The National Football League so dominates the sports-media universe that it’s big news when the NFL gets roughed up in financial negotiations.
The sports world is still buzzing over the fact that the three-year-old NFL Network still can’t get carriage deals with Time Warner Cable, Charter and Cablevision, three of the major operators who continue to shun the network.
The NFL Network thought it would gain a vital advantage and pull those three operators to the bargaining table by convincing the league’s owners to carve out — for exclusive coverage — eight live regular-season NFL games in 2006-07 for the first time.
The league further ramped up the pressure by joining with DirecTV in a multimillion-dollar ad campaign targeted at cities where the nay-saying operators own cable systems.
The upshot: The NFL got thrown for a loss. Football season is over, and no deals are in the offing with TW, Charter or Cablevision.
The net runs plenty of NFL programming in the off-season — highlighted by the draft in April and training camp in summer — but it holds its biggest bargaining power in November and December.
“I’d call it a miscalculation by the league,” says Kevin O’Malley, TV-sports consultant and former top exec at Turner Sports, referring to the fact the NFL could have harvested $400 million a year or so for the eight games by putting them up for bid to such football-hungry cable networks as TNT and Versus.
O’Malley says he thinks that if the ops continue to hold out through 2007, “the NFL could put the eight games back into the marketplace and get substantial license fees for them.”
But Chris Bevilacqua, a partner in SPC Worldwide, a sports-marketing operation, says he’s convinced the NFL Network will keep the games through 2011, the expiration year of the contract, and beyond.

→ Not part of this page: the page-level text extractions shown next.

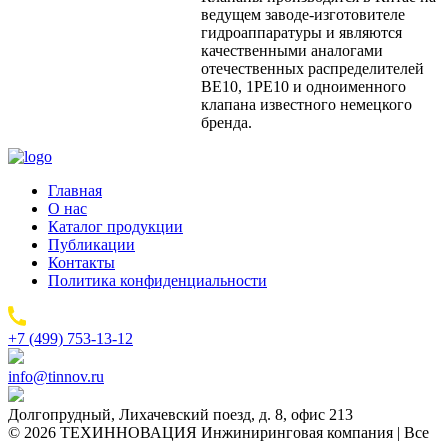
ведущем заводе-изготовителе
гидроаппаратуры и являются
качественными аналогами
отечественных распределителей
ВЕ10, 1РЕ10 и одноименного
клапана известного немецкого
бренда.
Главная
О нас
Каталог продукции
Публикации
Контакты
Политика конфиденциальности
+7 (499) 753-13-12
info@tinnov.ru
Долгопрудный, Лихачевский поезд, д. 8, офис 213
© 2026 ТЕХИННОВАЦИЯ Инжиниринговая компания | Все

“Signing up 40 million subscribers in just three years is an incredible achievement for the NFL Network,” Bevilacqua says.
But the most widely circulated cable networks average 90 million; it’s the future growth of the NFL Network that its president, Steve Bornstein, wants to secure.
The cable-op holdouts are insisting they be allowed to pitchfork the NFL Network to the Siberia of a digital sports tier, where subscribers would have to pony up extra dollars every month. Since those tiers average less than 10% of a cable system’s subscriber base, the NFL Network is holding the line, fearful that its chances of reaching critical mass on these systems would be permanently hobbled.
The NFL Network can certainly afford to be patient. It’s on the way to chalking up a projected $400 million in license fees from cable operators in 2007, a giant leap over the $173 million it pocketed last year, according to Kagan Research.
The ballooning growth reflects the advent of the eight NFL primetime games, which began on Thanksgiving night; the NFL had the foresight to write a clause into the contract with cable ops that if the network secured live NFL games, subscriber fees on the average system would rocket from 34¢ a month to nearly 80¢.
And advertising revenues are expected to climb from $190 million in 2006 to $260 million this year.
The NFL Network also loves to tweak the cable-op holdouts by pointing out that its two biggest distributors, Comcast and DirecTV, each added far more new subscribers in the fourth quarter of 2006 than those forecast by the most optimistic analysts — 613,000 digital subs for Comcast and 275,000 for DirecTV.
“It may take two or three years,” says Bob Gutkowski, CEO of Sports Marketing Group Intl., “but as digital penetration keeps shooting up, the cable-operator deals for NFL Network will eventually get made.”
Or, as David Carter, a partner in the L.A.-based Sports Business Group, puts it: “Digital cable is growing so fast that what looks like Siberia today might morph into a bustling New York City over the next few years, turning the NFL Network into an asset worth billions of dollars.”